New findings surfaced. The heterogeneous council flagged something the homogeneous one missed: the circuit breaker interaction effects are non-monotonic. The quality gap effect switches sign at different tax levels (d = -0.29 at 0% tax, +0.48 at 5%, -0.29 at 7.5%). Claude Sonnet 4.5 explicitly called this out as "potentially noise rather than signal" — a warning the homogeneous Claude Sonnet 4 council didn't raise.

The policy recommendation tightened. Homogeneous council said "2.5-5% tax range looks optimal." Heterogeneous council said "taxes above 5% appear harmful with high confidence" — a more precise and actionable claim.

What we learned

Anonymized peer ranking works. By stripping model identities and shuffling response labels, each member judges on content alone. This prevents the "defer to the prestigious model" failure mode. When Gemini's analysis was strongest, all three models — including the two non-Gemini ones — ranked it first.
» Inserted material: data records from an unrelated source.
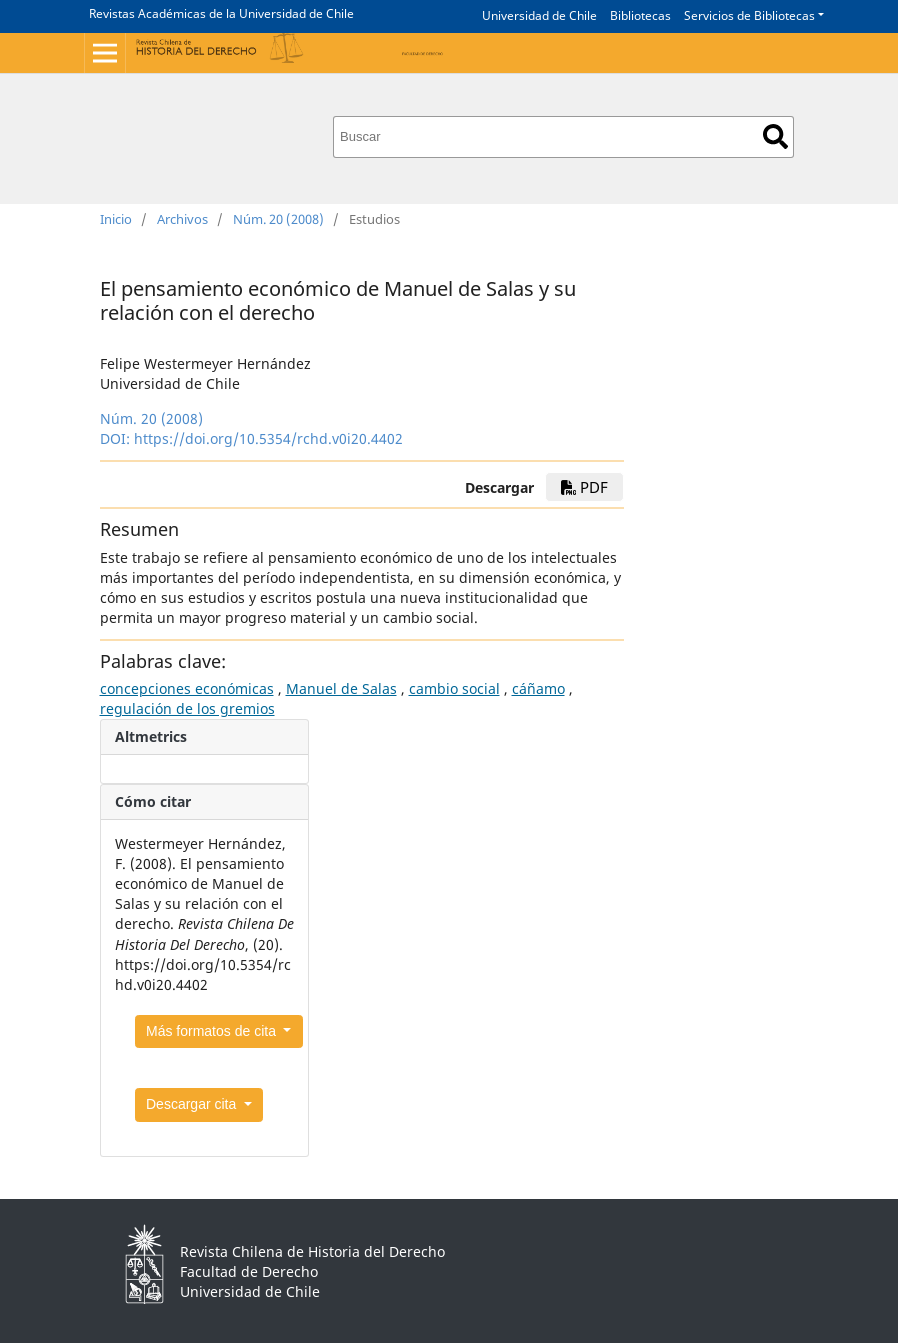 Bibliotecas (640, 15)
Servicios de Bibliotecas (749, 15)
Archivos (182, 219)
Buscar (775, 136)
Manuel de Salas (341, 688)
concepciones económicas (187, 688)
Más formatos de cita (213, 1031)
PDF (584, 487)
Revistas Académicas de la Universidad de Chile (221, 13)
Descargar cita (193, 1104)
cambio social (454, 688)
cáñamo (538, 688)
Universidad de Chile (539, 15)
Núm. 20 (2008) (278, 219)
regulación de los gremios (187, 708)
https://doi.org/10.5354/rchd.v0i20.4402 (268, 438)
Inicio (116, 219) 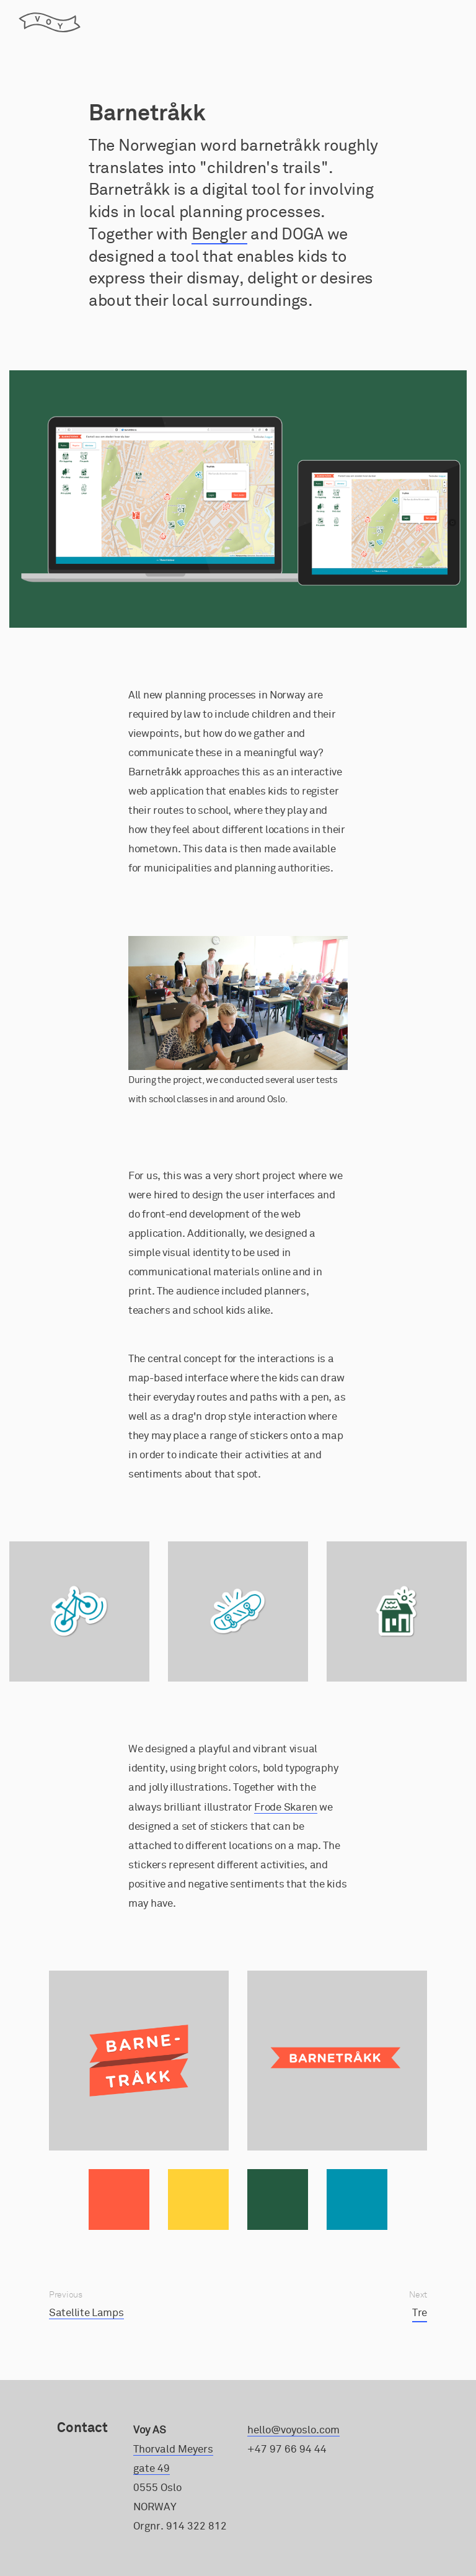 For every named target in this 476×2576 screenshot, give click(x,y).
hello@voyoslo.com (293, 2429)
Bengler (219, 234)
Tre (419, 2312)
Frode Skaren (285, 1807)
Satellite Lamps (86, 2312) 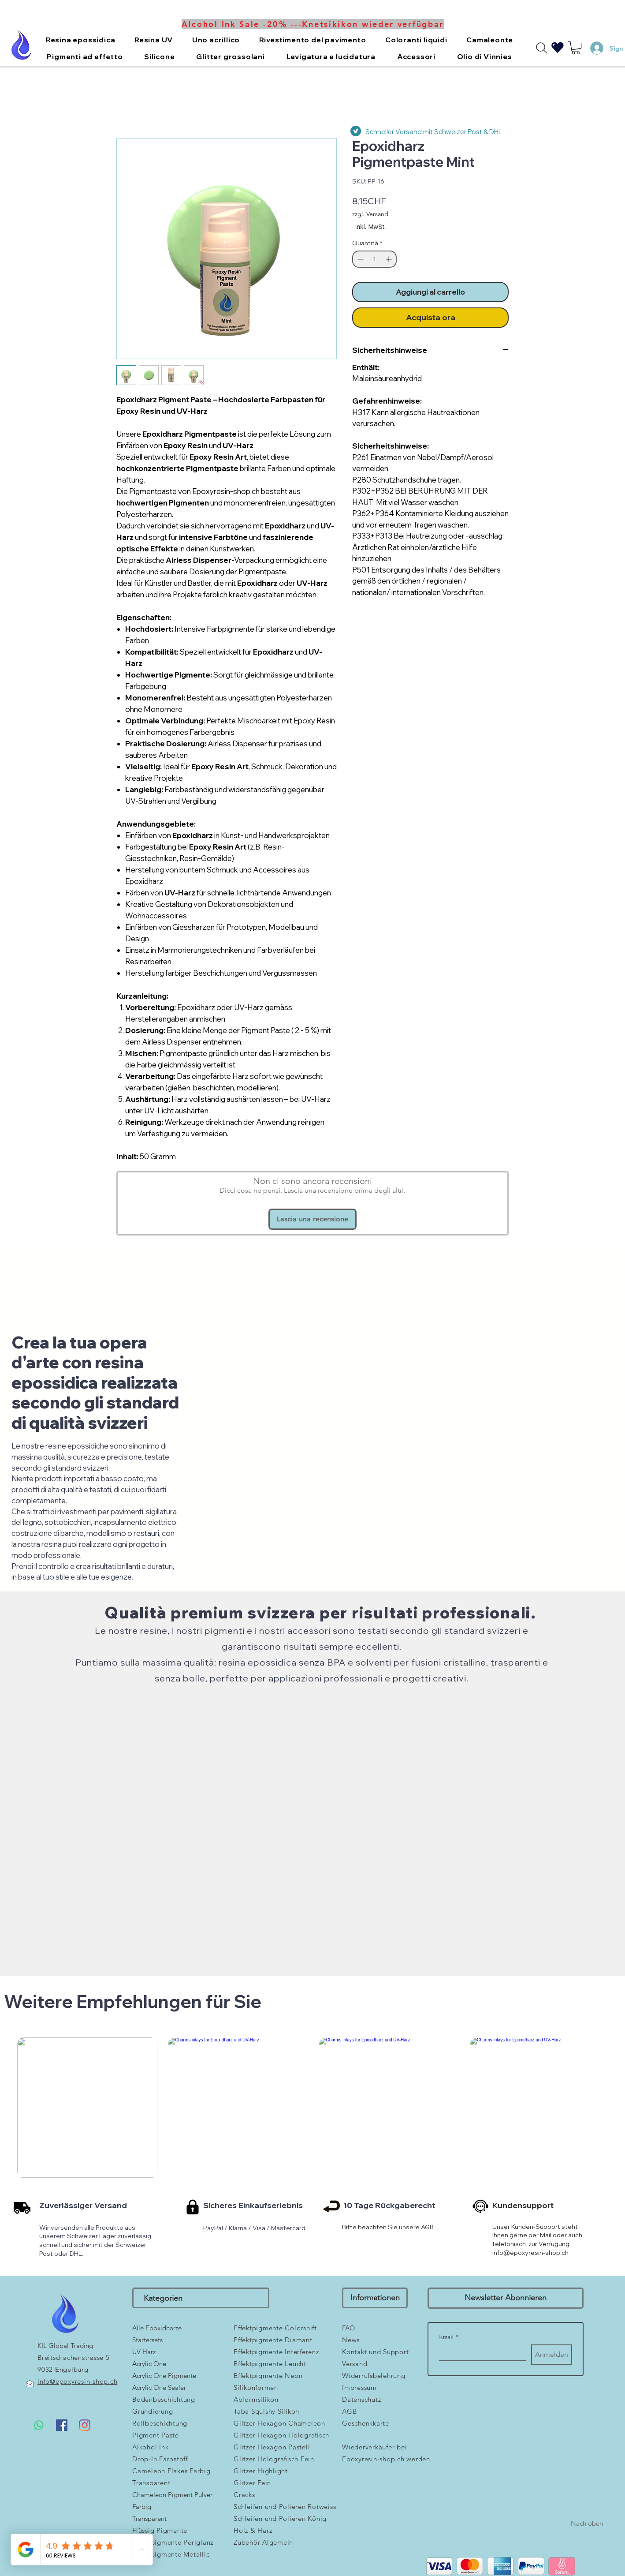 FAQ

Homogeneous councils converge too fast. Three copies of the same model with different persona prompts produce superficially different responses that a ranking stage can't meaningfully differentiate. The deliberation protocol's value scales with the diversity of the underlying models.
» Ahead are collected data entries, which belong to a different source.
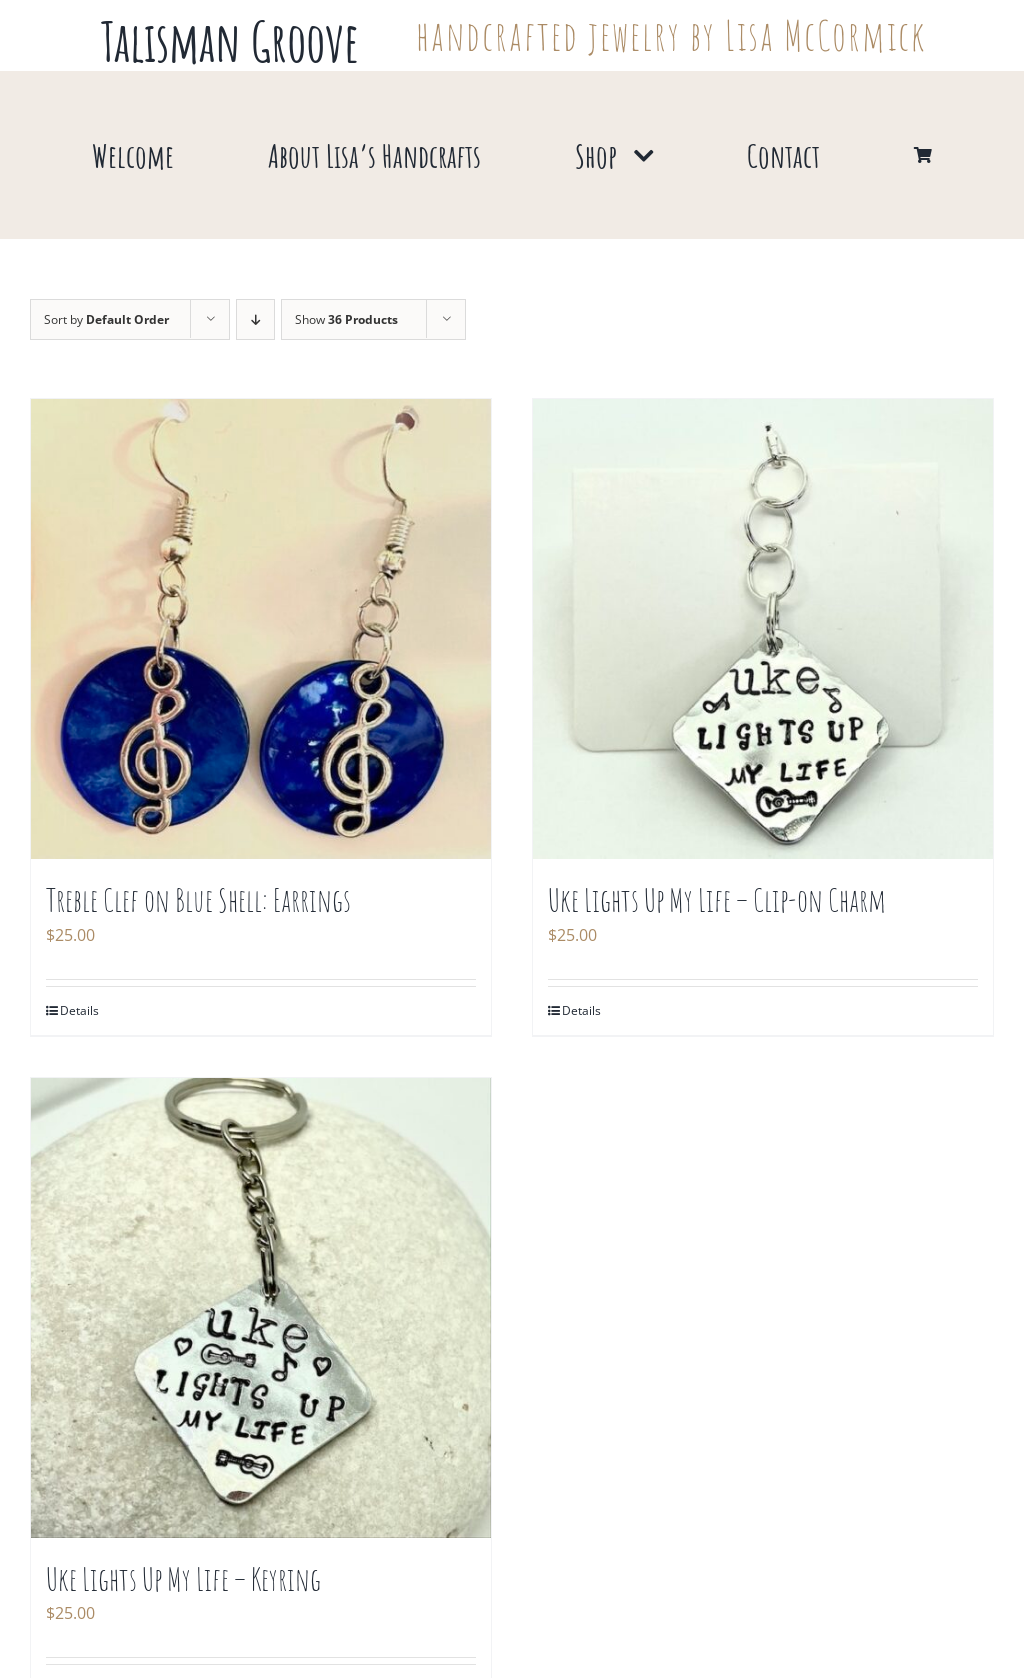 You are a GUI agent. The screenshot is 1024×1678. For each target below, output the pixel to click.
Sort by (106, 319)
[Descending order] (255, 319)
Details (79, 1010)
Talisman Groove (230, 41)
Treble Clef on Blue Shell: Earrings (198, 899)
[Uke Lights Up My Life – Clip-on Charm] (763, 629)
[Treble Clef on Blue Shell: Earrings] (261, 629)
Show (346, 319)
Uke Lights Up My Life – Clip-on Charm (717, 899)
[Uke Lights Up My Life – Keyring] (261, 1308)
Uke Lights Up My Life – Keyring (183, 1578)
Heterogeneous councils catch more. Different model families have different analytical tendencies. Gemini leaned into statistical rigor. DeepSeek R1 spent more tokens on adversarial reasoning. Claude Sonnet 4.5 was better at synthesizing across perspectives. The combination found issues none of them would have found alone.

The council is a mechanism, not an oracle. It doesn't tell you the truth — it tells you what three models agree on after structured deliberation. The value is in surfacing disagreement and forcing resolution. When all three members agree on something (like "circuit breakers need recalibration"), you can be more confident. When they disagree (like on whether interaction effects are real), that's where you should investigate next.

The protocol in practice

Running a council review takes about 15 seconds and costs roughly $0.15 in API calls (at OpenRouter rates). For context, the v2 study itself took several minutes to run 700 simulations. The review is cheap relative to the compute it evaluates.

The full implementation lives in swarm/council/ — about 500 lines across five files. It's provider-agnostic: any model with an async query interface can serve as a council member. You can mix Anthropic, OpenAI, Google, open-source models via Ollama, or route everything through OpenRouter with a single API key.

# Run a council review on any study
/council_review runs/my_sweep --provider openrouter

For high-stakes evaluations, use a heterogeneous council. For quick sanity checks, homogeneous is fine. Either way, you get structured feedback in under a minute that would take a human reviewer significantly longer to produce.


The council protocol, study data, and all review traces are available in the SWARM repository. The full mechanics are documented in LLM Council Mechanics.